I never heard them making a more stronger chess master software lately, maybe its not worth their time, maybe the company decided to produce gaming software for ps3.
|Jan-26-12|| ||timhortons: sorry, its not maybe, reading from wike entry, their more on ps3 and xbox,<right, why spend precious time making chess software? for a company this big? its not worth their time.>|
Brothers in Arms: Furious 4 (PlayStation 3, Xbox 360, Microsoft Windows)
Far Cry 3 (PlayStation 3, Xbox 360, Microsoft Windows)
I Am Alive (PlayStation 3, Xbox 360)
Tom Clancy's Ghost Recon: Future Soldier (Xbox 360, PlayStation 3, Microsoft Windows)
Tom Clancy's Ghost Recon Online (Microsoft Windows, Wii U)
Tom Clancy's Splinter Cell: Retribution (PlayStation 3, Xbox 360, Microsoft Windows)
Prince of Persia 2: Prodigy (PlayStation 3, Xbox 360, Wii U)
Tom Clancy's Rainbow Six: Patriots (Microsoft Windows, PlayStation 3, Xbox 360)
Tom Clancy's EndWar 2 (TBA)
Beyond Good & Evil 2 (TBA)
Killer Freaks from Outer Space (Wii U)
|Jan-26-12|| ||benjinathan: When there is crazy strong chess software available for free, it is difficult to see why any company makes chess software anymore.|
|Feb-02-12|| ||AylerKupp: <timhortons> I would think that the most likely answer is that they don't see it as a big money maker.
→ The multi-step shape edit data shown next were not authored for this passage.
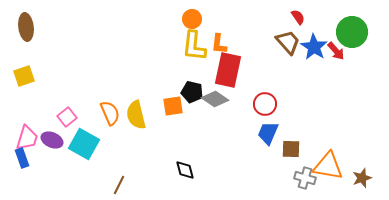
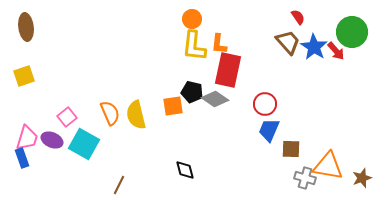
blue trapezoid: moved 1 px right, 3 px up
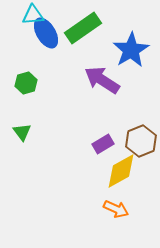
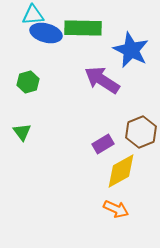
green rectangle: rotated 36 degrees clockwise
blue ellipse: rotated 44 degrees counterclockwise
blue star: rotated 15 degrees counterclockwise
green hexagon: moved 2 px right, 1 px up
brown hexagon: moved 9 px up
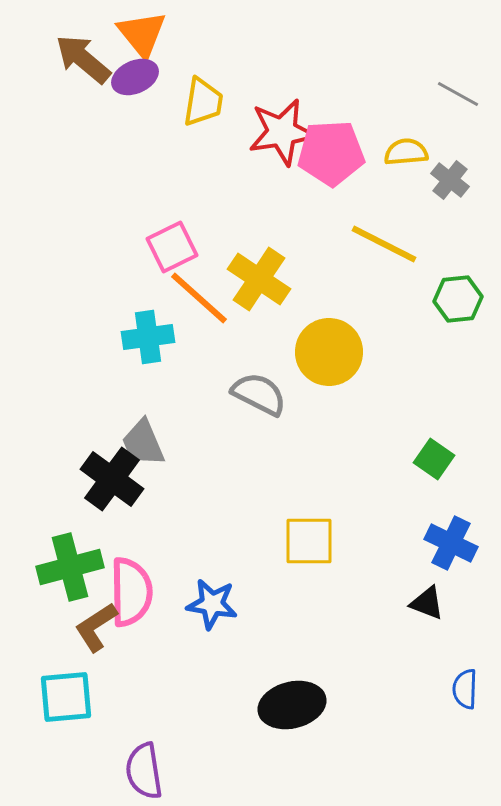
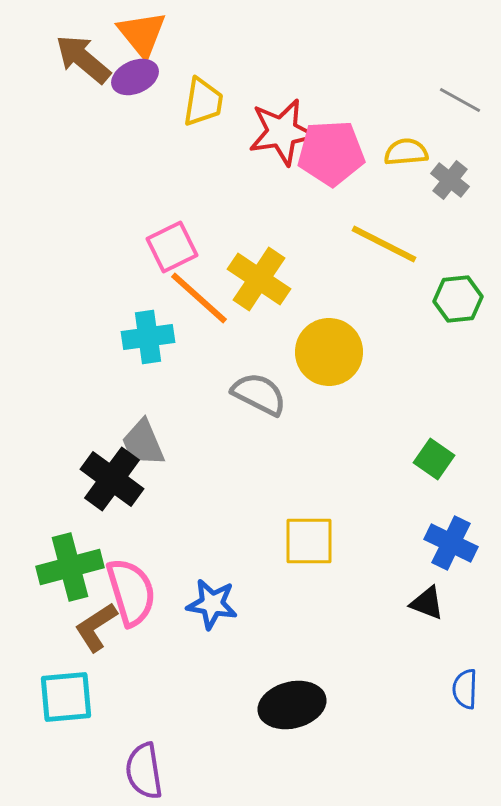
gray line: moved 2 px right, 6 px down
pink semicircle: rotated 16 degrees counterclockwise
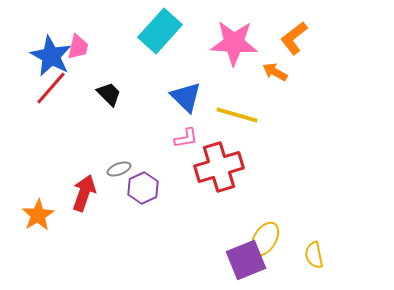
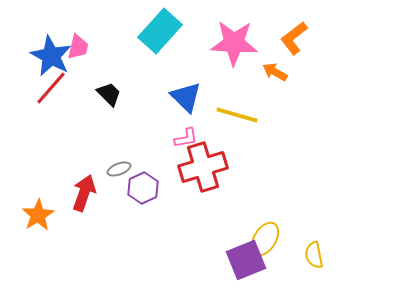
red cross: moved 16 px left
And chess programs are not that large or complicated. For example, the latest Stockfish 2.2.2 consists of only 42 files and 8107 source lines of code (SLOC). A "small guy" can do it much more efficiently. To put in perspective, in 2001 Windows XP has been estimated (no accurate numbers apparently exist) to consist of 35-50 million (SLOC) and Windows 7 should be much larger, maybe 60 million. That's why you need corporate giants.|
Of course, the number of <useful> SLOC in Windows 7 is much, much smaller. :-)
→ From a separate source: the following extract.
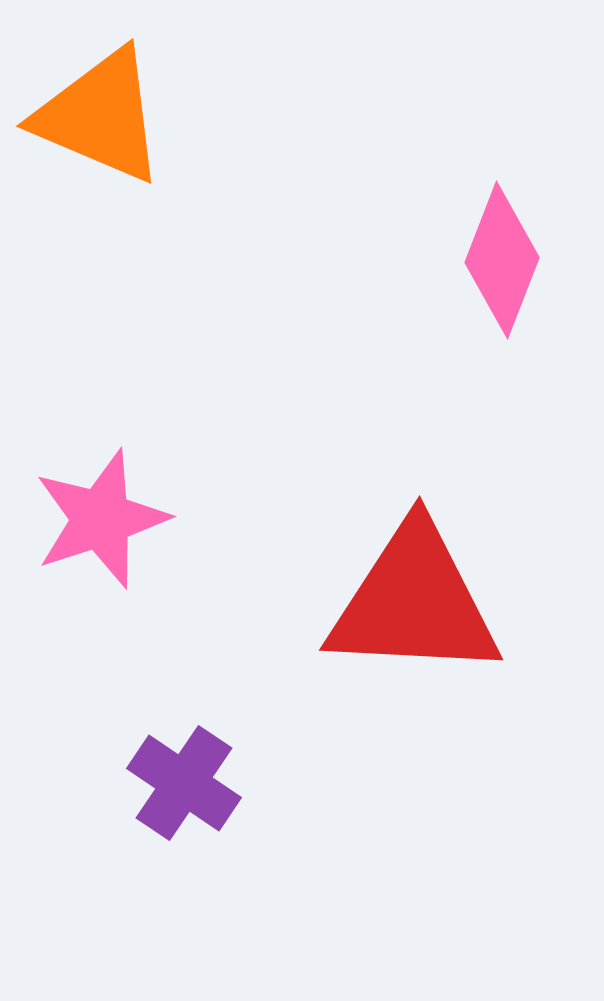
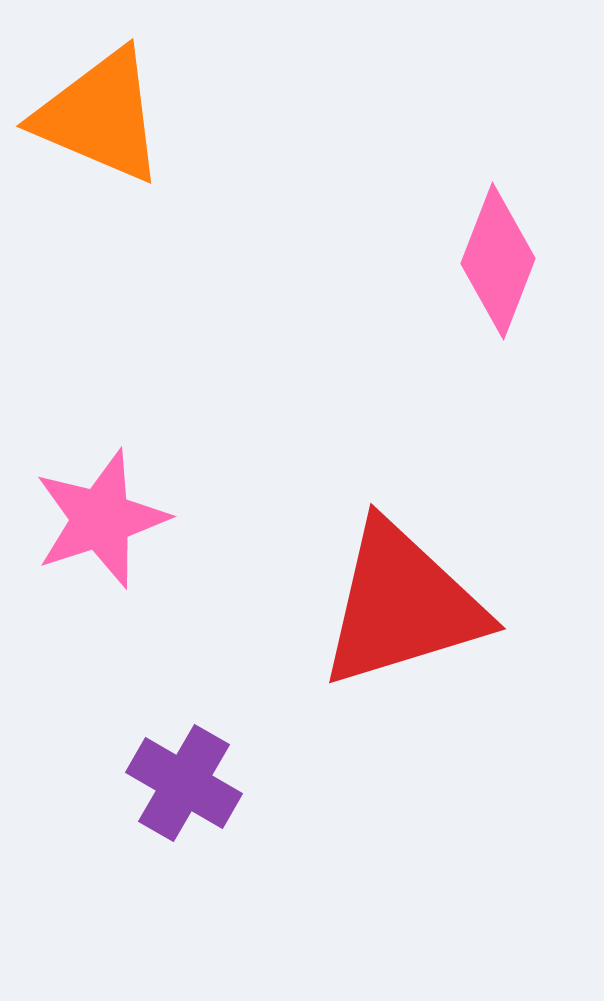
pink diamond: moved 4 px left, 1 px down
red triangle: moved 12 px left, 3 px down; rotated 20 degrees counterclockwise
purple cross: rotated 4 degrees counterclockwise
|Feb-02-12|| ||AylerKupp: I think that Vasik Rajlich better get that Rybka 5 out quickly. In the latest CCRL 40/40 rankings (Jan-29-12) Rybka 4.1 has dropped to #3 behind the new Stockfish 2.2.2. And Critter 1.2 is only 7 ELO points behind, with the newly released Critter 1.4 probably stronger. Single processor Komodo 4 is 40 ELO points behind Rybka 4.1 with a new SMP version coning out "soon". I wouldn't be surprised if within the next 2 months Rybka 4.1 has dropped to #5 in the CCRL 40/40 rankings.|
Then again, since he likely won't be competing in any ICGA tournaments in the near future, he should have extra time in his hands.
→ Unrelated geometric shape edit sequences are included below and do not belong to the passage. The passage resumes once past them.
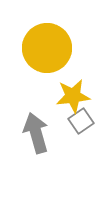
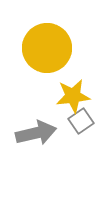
gray arrow: rotated 93 degrees clockwise
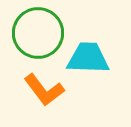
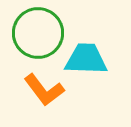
cyan trapezoid: moved 2 px left, 1 px down
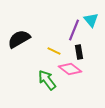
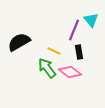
black semicircle: moved 3 px down
pink diamond: moved 3 px down
green arrow: moved 12 px up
|Jul-10-13|| ||perfidious: <DrMAL: <Everett:>....Although I am not sure such a cynical approach to using computers as a tool is usually the case. I can see how a lot of lower level players could just play out games with an engine on and, when the engine evaluates a move played as bad, go spouting off how dumb that player was and/or how smart they are because blah blah blah...pity. No doubt this site and others have plenty of such people, even worse it seems, there are people on here (and elsewhere) who go around with some attitude of trying to put down others, especially those higher level than them who kibitz....>|
While you and I have had our differences-strong ones, I might add-can't agree more with you on this.
There are, fortunately, enough posters such as <Everett> who are open to ideas which involve more effort than simply sitting before the silicon monstrosity and letting it crunch out moves <ad infinitum>.
|Jul-04-14|| ||mrandersson: Long live rybka In its day it was such a good engine. I think most people will say rybka 3 was a gold point in computer chess it was quite ahead of the field at the time and even now its still a good engine to use.|
Just most engines now iv found are quite anti rybka and know how it plays and what its problems are etc.
|Jul-04-14|| ||Everett: <perfidious> dr. Mal was ones of the losers on this site who would judge an entire game on how well it matched up with best computer play. His response to my post, years ago at this point, is more crap out of the toilet.|
Don't miss him, though he remains on ignore just in case.